For WB, antibodies were tested on cell lysates for intracellular proteins or cell media for secreted proteins (Figure 1E). For 55/65 of the target proteins, we identified one or more antibodies that successfully immunodetected their cognate protein, identifying well-performing antibodies and validating the efficacy of the KO lines. For the remaining nine targets, we identified at least one specific, non-selective antibody that detects the cognate protein by WB, but also recognizes unrelated proteins, that is, non-specific bands not lost in the KO controls. All 614 antibodies were tested by IP on non-denaturing cell lysates for intracellular proteins or cell media for secreted proteins, using WB with a successful antibody from the previous step to evaluate the immunocapture (Figure 1F). All antibodies against intracellular proteins were tested for IF using a strategy that imaged a mosaic of parental and KO cells in the same visual field to reduce imaging and analysis biases (Figure 1G).

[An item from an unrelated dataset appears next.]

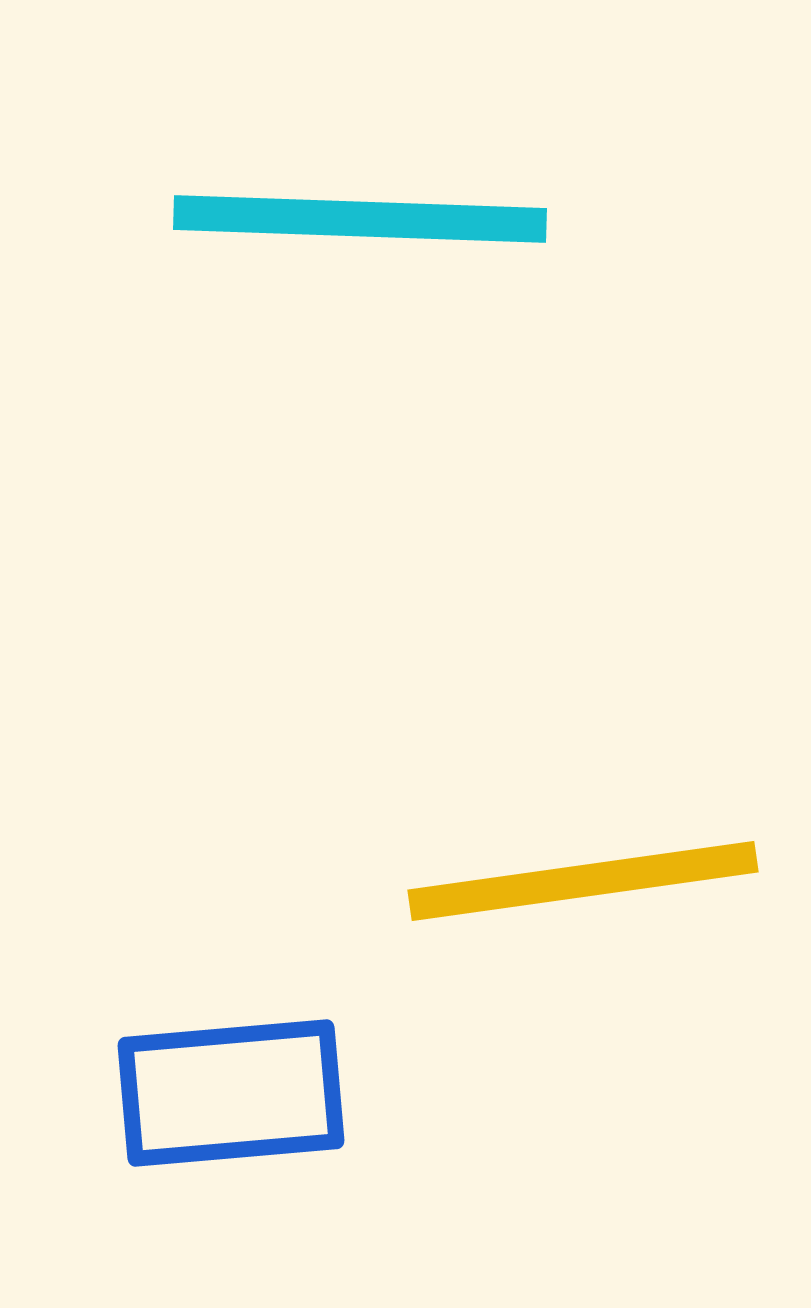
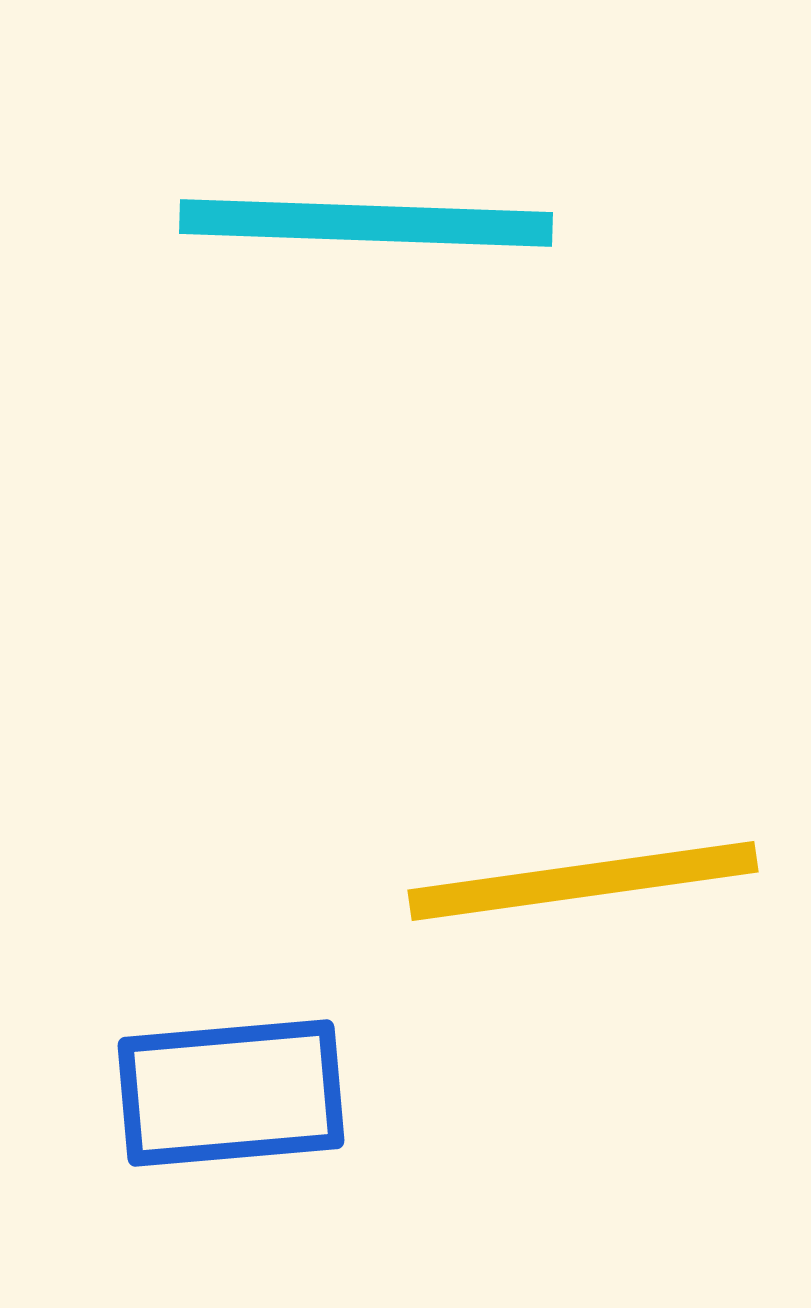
cyan line: moved 6 px right, 4 px down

For each protein target, we consolidated all screening data into a report, which is made available without restriction on ZENODO, a data-sharing website operated by CERN. On ZENODO, all 65 reports are gathered under the Antibody Characterization through Open Science (YCharOS) community: https://ZENODO.org/communities/ycharos/ (Figure 1I). Prior to release, each antibody characterization report underwent technical peer review by a group of scientific advisors from academia and industry (Figure 1H).

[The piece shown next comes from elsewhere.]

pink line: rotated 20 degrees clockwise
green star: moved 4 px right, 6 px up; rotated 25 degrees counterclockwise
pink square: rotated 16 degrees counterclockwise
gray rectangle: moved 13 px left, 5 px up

Coverage of human proteins by renewable antibodies

The Antibody Registry (https://www.antibodyregistry.org, RRID:SCR_006397) indicates that there are ~1.6 million antibodies covering ~96% of human proteins (Bandrowski et al., 2023), with 53% covered by at least five renewable antibodies (Figure 2A, Figure 2—source data 1). Approximately 21% of human proteins are covered by only one or two renewable antibodies, and ~15% have no renewable antibodies available (Figure 2A). In our set of 65 proteins, and from the manufacturers represented, 49 were covered by at least 3 renewable antibodies, 15 by 1 or 2 renewable antibodies, and 1 was not covered by any renewables (Figure 1—source data 1).

Figure 2.

Analysis of human protein coverage by antibodies.

(A) Cumulative plot showing the percentage of the human proteome that is covered by polyclonal antibodies (blue line) and renewable antibodies (monoclonal +recombinant; orange line). The number of antibodies per protein was extracted from the Antibody Registry database. (B) Percentage of target proteins covered by minimally one renewable successful antibody (orange column) or covered by only successful polyclonal antibodies (blue column) is shown for each indicated applications using a bar graph. Lack of successful antibody (‘none’) is also shown (black column).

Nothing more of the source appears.